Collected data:
##########

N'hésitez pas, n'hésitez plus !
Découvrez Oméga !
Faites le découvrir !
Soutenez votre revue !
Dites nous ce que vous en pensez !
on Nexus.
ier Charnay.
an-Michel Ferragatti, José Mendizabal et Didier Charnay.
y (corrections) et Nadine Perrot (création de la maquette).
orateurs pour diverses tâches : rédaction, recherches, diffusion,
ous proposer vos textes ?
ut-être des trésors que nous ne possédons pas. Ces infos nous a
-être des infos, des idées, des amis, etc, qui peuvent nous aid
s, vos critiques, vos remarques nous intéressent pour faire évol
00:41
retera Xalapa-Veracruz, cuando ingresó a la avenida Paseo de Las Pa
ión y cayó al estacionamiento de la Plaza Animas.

##########

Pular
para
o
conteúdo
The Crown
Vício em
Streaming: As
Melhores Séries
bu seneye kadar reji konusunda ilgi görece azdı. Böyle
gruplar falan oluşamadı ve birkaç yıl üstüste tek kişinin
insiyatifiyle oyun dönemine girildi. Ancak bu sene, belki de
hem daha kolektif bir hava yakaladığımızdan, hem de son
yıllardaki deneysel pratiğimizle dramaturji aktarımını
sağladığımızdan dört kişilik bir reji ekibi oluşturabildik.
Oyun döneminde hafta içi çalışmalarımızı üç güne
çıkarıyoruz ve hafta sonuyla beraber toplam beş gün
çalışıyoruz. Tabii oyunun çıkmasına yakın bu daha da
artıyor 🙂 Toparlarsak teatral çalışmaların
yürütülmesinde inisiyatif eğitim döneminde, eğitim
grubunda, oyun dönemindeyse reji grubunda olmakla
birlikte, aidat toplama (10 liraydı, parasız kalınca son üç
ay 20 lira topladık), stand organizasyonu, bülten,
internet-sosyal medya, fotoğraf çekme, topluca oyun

##########

## Try it
Search the data for the string "pour" and copy every line where it appears.

## Written reply
orateurs pour diverses tâches : rédaction, recherches, diffusion,
s, vos critiques, vos remarques nous intéressent pour faire évol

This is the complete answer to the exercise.